DATA FOR ANALYSIS Start Marker

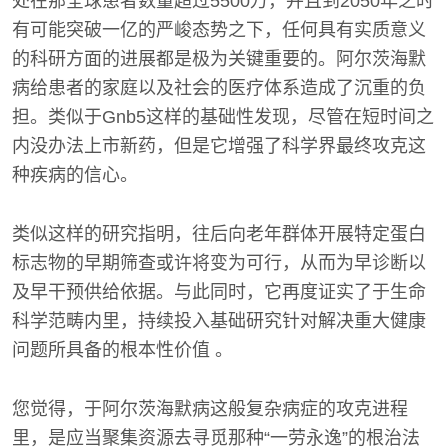
处在那全球患者数量超过5500万，并且到2050年之时
有可能突破一亿的严峻态势之下，任何具有实质意义
的科研方面的进展都是极为关键重要的。阿尔茨海默
病给患者的家庭以及社会的医疗体系造成了沉重的负
担。类似于Gnb5这样的基础性发现，尽管在短时间之
内没办法上市新药，但是它增强了科学界最终攻克这
种疾病的信心。
类似这样的研究指明，往后向老年群体开展特定蛋白
标志物的早期筛查或许将变为可行，从而为早诊断以
及早干预供给依据。与此同时，它再度证实了于生命
科学范畴内里，持续投入基础研究针对解决重大健康
问题所具备的根本性价值 。
您觉得，于阿尔茨海默病这般复杂病症的攻克进程
里，是应当聚集资源去寻觅那种“一劳永逸”的根治法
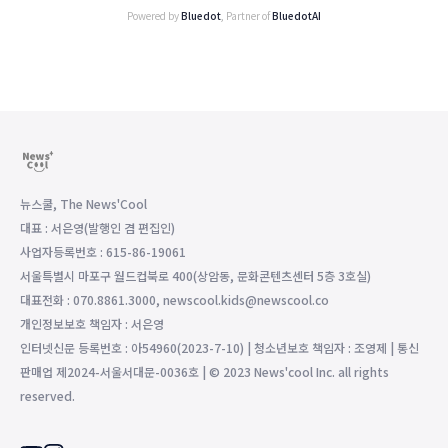
Powered by
Bluedot
, Partner of
BluedotAI
뉴스쿨, The News'Cool
대표 : 서은영(발행인 겸 편집인)
사업자등록번호 : 615-86-19061
서울특별시 마포구 월드컵북로 400(상암동, 문화콘텐츠센터 5층 3호실)
대표전화 : 070.8861.3000, newscool.kids@newscool.co
개인정보보호 책임자 : 서은영
인터넷신문 등록번호 : 아54960(2023-7-10) | 청소년보호 책임자 : 조영제 | 통신
판매업 제2024-서울서대문-0036호 | © 2023 News'cool Inc. all rights
reserved.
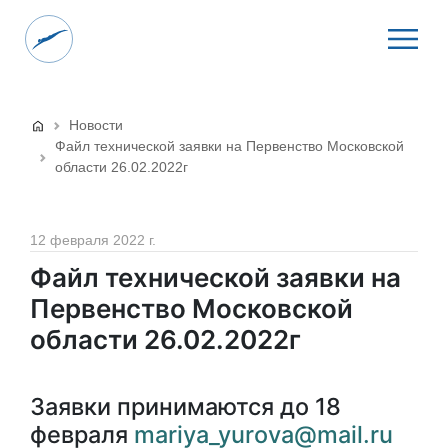
Новости
Файл технической заявки на Первенство Московской
области 26.02.2022г
12 февраля 2022 г.
Файл технической заявки на
Первенство Московской
области 26.02.2022г
Заявки принимаются до 18
февраля
mariya_yurova@mail.ru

DATA FOR ANALYSIS End Marker

## YOUR TASK
The response should contain only a verbatim copy of the lines from the line with "Файл технической заявки на Первенство" to the final line of the records.

## THE COMPLETED TASK
Файл технической заявки на Первенство Московской
области 26.02.2022г
12 февраля 2022 г.
Файл технической заявки на
Первенство Московской
области 26.02.2022г
Заявки принимаются до 18
февраля
mariya_yurova@mail.ru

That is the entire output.